• PROBLEM STATEMENT:
Please transcribe every entry below exactly, without including the pictures.

════════

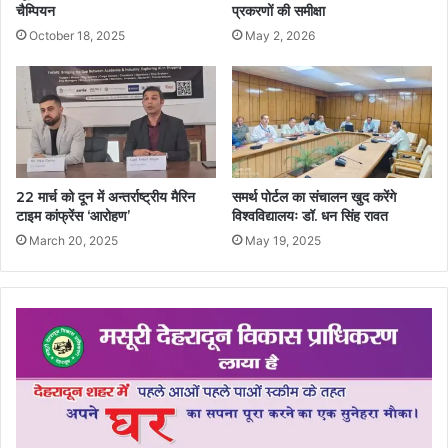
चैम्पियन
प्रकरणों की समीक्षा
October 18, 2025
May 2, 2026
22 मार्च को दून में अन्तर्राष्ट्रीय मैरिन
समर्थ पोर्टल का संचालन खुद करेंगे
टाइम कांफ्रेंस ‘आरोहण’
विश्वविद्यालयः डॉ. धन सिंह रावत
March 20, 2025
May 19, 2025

════════

• ANSWER BOX:
चैम्पियन
प्रकरणों की समीक्षा
October 18, 2025
May 2, 2026
22 मार्च को दून में अन्तर्राष्ट्रीय मैरिन
समर्थ पोर्टल का संचालन खुद करेंगे
टाइम कांफ्रेंस ‘आरोहण’
विश्वविद्यालयः डॉ. धन सिंह रावत
March 20, 2025
May 19, 2025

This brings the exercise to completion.